KIF1A-Associated Neurological Disorder · KAND

KIF1A motor protein mutations. Susannah Rosen was the first patient treated; n-Lorem developed her allele-selective ASO, with Wendy Chung's KAND Natural History Study as the trial-ready dataset.

Approximately 600 affected individuals worldwide; the largest of the kinesinopathies. Most variants are de novo dominant; Susannah's specific missense variant is shared by approximately 8 identified individuals.Gene: KIF1A

What this is

KIF1A-Associated Neurological Disorder (KAND) is caused by heterozygous mutations in KIF1A, the gene encoding a kinesin family motor protein essential for transporting cargo along axons. The mutations are typically de novo (occurring in the affected child but not in either parent) and dominant, meaning a single damaging copy is sufficient to produce disease. The mechanism is loss of effective motor protein function in long projection neurons; without intact axonal transport, neuronal maintenance fails progressively.
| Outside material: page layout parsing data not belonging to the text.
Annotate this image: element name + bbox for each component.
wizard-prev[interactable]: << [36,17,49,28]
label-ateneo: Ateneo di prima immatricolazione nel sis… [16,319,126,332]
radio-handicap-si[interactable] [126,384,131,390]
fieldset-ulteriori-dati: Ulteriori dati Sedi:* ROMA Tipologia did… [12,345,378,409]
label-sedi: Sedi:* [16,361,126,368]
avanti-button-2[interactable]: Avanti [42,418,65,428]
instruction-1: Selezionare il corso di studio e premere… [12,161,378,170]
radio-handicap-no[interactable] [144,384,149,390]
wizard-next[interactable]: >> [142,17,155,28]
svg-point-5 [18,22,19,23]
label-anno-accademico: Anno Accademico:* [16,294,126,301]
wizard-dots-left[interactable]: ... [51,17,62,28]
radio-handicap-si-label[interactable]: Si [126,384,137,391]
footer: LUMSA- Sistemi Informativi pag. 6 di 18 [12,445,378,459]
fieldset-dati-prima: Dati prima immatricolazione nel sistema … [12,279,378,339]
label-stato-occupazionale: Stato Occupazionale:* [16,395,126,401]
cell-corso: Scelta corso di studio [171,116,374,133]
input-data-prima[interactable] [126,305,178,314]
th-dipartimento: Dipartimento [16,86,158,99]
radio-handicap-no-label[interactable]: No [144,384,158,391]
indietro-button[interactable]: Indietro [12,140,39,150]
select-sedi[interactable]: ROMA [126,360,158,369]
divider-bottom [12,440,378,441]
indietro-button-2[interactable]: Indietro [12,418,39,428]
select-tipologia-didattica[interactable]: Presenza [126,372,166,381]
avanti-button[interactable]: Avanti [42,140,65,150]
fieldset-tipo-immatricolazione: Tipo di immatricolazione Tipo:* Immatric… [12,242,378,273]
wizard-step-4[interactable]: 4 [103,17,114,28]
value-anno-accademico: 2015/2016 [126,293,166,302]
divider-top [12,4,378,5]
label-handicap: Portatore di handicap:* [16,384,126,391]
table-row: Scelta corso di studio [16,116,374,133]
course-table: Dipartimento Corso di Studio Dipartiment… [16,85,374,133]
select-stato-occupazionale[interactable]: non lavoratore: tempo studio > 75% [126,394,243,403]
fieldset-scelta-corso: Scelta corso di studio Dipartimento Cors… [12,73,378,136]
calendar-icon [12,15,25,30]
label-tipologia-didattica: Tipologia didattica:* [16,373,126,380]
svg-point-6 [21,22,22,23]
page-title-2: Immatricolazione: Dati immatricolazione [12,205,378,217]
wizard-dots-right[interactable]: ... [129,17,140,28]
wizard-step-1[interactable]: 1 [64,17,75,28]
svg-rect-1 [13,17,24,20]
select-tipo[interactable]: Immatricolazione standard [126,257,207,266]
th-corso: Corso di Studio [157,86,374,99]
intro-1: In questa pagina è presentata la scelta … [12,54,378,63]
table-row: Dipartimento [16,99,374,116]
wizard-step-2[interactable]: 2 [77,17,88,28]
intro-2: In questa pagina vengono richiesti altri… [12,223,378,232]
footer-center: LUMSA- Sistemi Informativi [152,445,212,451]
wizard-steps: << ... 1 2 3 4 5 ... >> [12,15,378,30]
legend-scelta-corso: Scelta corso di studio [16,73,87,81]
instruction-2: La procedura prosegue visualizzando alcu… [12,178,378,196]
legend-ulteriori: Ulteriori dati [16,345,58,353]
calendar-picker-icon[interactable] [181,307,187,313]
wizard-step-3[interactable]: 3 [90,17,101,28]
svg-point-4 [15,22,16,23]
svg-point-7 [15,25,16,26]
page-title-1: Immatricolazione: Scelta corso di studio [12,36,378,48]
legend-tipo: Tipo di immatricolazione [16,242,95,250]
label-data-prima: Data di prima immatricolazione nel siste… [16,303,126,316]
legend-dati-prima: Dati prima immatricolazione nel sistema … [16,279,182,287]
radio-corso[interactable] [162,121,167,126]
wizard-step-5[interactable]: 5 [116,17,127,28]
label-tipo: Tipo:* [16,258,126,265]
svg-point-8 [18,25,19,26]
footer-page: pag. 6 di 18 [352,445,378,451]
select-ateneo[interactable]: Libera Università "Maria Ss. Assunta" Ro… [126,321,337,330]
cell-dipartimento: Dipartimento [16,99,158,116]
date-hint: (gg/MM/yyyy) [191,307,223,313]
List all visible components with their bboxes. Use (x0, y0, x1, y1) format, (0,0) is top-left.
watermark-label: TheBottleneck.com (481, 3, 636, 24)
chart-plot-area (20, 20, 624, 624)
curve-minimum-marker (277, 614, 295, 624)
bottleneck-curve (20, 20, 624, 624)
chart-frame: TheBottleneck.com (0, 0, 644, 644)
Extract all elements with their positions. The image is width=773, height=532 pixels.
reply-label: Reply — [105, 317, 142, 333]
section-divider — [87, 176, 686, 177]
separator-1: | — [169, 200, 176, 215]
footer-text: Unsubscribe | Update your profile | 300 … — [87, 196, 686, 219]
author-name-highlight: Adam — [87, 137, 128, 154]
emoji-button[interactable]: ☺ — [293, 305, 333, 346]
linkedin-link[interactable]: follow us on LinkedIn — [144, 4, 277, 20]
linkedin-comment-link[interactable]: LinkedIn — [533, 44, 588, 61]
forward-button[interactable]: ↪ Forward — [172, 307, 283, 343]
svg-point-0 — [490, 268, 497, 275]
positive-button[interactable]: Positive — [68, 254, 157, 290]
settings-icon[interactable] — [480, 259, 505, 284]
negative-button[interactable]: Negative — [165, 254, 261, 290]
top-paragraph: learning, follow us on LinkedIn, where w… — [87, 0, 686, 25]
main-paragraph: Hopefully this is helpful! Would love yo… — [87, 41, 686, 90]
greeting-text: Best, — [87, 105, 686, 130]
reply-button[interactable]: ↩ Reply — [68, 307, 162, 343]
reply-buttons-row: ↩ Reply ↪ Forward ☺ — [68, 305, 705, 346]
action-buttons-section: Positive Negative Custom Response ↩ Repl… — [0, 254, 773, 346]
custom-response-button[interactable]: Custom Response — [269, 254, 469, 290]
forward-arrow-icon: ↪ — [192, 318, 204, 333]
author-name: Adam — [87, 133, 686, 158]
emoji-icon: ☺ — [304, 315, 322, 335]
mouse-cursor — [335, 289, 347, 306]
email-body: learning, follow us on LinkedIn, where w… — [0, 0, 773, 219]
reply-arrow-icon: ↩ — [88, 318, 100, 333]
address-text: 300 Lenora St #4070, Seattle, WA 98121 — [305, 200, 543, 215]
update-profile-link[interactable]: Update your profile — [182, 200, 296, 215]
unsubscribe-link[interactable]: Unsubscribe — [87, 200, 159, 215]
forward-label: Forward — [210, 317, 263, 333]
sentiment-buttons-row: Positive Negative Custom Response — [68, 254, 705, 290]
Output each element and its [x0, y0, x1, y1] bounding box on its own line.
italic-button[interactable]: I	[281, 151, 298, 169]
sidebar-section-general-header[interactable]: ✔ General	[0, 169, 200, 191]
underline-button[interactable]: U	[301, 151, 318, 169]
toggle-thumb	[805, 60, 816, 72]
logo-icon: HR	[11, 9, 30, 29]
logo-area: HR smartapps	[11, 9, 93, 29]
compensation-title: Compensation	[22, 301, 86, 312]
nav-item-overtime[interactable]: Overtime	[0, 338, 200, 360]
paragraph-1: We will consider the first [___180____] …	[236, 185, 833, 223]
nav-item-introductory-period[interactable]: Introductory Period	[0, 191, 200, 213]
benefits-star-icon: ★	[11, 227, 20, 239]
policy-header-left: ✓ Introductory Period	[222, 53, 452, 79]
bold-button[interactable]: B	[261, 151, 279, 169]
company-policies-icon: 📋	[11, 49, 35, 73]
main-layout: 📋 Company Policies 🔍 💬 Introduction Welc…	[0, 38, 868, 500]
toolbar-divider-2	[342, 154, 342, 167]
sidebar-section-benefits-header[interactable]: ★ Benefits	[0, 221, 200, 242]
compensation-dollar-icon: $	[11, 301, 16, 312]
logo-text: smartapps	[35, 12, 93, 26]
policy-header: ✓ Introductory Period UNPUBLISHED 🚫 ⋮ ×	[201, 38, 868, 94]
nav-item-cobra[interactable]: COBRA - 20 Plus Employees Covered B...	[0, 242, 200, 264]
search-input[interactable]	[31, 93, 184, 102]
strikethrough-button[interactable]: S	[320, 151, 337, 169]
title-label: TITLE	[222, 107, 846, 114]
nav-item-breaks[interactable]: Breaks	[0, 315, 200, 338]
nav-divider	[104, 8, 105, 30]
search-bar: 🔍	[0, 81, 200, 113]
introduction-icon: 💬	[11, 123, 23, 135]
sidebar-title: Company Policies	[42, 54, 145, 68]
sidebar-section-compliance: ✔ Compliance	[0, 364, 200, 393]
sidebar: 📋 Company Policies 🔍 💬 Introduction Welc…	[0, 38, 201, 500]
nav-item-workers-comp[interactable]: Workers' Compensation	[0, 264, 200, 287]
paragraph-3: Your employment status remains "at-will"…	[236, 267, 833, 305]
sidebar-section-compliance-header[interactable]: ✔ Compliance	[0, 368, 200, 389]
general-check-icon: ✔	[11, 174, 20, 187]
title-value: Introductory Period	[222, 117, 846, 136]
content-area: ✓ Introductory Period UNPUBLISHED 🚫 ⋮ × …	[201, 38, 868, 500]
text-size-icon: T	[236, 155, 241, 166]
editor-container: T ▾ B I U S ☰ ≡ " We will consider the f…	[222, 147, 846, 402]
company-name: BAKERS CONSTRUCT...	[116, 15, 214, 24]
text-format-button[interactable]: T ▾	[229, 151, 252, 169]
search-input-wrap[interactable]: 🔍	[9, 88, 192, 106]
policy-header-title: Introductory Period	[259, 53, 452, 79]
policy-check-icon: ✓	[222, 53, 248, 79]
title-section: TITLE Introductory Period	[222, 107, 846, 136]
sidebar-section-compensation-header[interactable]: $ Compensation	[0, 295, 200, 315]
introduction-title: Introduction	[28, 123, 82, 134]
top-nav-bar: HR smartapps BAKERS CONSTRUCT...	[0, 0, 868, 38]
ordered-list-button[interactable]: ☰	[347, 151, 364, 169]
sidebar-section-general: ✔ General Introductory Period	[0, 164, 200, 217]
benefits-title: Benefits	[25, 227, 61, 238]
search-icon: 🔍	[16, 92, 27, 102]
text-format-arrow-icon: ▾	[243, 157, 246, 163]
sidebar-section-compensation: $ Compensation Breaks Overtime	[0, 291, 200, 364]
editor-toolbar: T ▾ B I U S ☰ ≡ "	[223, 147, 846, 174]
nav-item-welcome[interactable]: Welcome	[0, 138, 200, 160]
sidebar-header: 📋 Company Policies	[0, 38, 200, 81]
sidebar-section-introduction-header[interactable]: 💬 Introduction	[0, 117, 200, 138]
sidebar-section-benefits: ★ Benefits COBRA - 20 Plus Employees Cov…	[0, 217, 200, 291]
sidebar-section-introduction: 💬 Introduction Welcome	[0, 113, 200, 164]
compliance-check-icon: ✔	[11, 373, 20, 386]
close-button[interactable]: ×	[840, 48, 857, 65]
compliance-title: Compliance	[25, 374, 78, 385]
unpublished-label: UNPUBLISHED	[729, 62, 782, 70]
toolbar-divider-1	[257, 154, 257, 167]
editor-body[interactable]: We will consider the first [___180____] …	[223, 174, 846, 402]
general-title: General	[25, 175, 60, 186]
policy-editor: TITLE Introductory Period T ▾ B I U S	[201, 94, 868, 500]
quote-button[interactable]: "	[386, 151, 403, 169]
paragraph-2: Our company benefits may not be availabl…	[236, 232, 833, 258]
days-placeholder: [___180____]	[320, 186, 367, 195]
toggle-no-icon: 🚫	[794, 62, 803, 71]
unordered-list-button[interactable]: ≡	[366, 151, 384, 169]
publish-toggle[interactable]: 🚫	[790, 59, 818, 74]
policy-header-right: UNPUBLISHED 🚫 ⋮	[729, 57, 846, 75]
The clinical phenotype includes developmental delay apparent in infancy, progressive intellectual disability, spastic paraplegia, optic atrophy, microcephaly, epilepsy of varying types, and progressive motor regression. The course is steady deterioration through childhood and adolescence in most affected children. Severity varies by specific mutation; some variants produce predominantly ataxic forms, others produce earlier-onset and more aggressive disease.

Approximately 600 affected individuals worldwide have been identified, making KAND the largest of the kinesinopathies and one of the better-characterized ultra-rare pediatric neurological disorders. The condition was first molecularly characterized in 2011, and the patient-facing foundation, KIF1A.org, was incorporated by affected families in 2017. The KAND Natural History Study, run by Wendy Chung's lab (initially at Columbia, now at Boston Children's Hospital), is the field's reference dataset for clinical course, biomarkers, and outcome measures.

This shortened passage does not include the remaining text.